[Collected data]
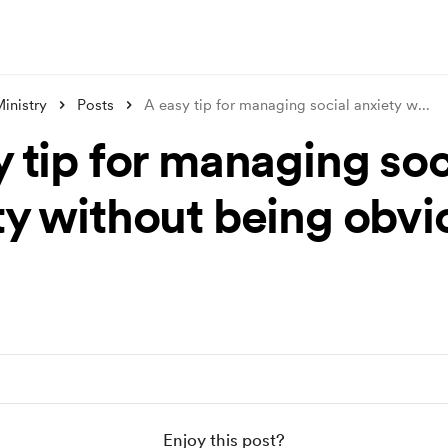
inistry
Posts
A easy tip for managing social anxiety w
...
 tip for managing soc
ty without being obvi
Enjoy this post?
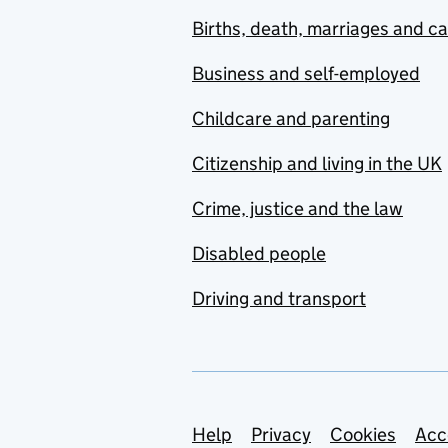
Births, death, marriages and c
Business and self-employed
Childcare and parenting
Citizenship and living in the UK
Crime, justice and the law
Disabled people
Driving and transport
Support links
Help
Privacy
Cookies
Acc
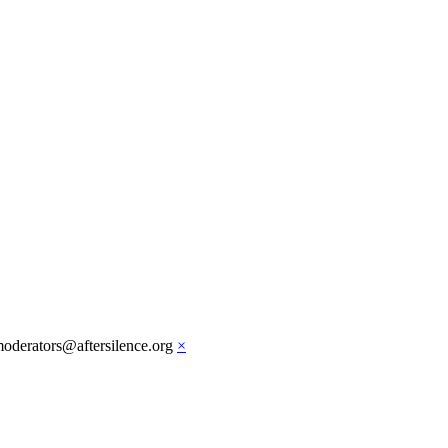
moderators@aftersilence.org
×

What this task involves - Repeat the records verbatim, excluding pictures.

Output of the exercise -
inistry
Posts
A easy tip for managing social anxiety w
...
 tip for managing soc
ty without being obvi
Enjoy this post?
Births, death, marriages and c
Business and self-employed
Childcare and parenting
Citizenship and living in the UK
Crime, justice and the law
Disabled people
Driving and transport
Support links
Help
Privacy
Cookies
Acc
moderators@aftersilence.org
×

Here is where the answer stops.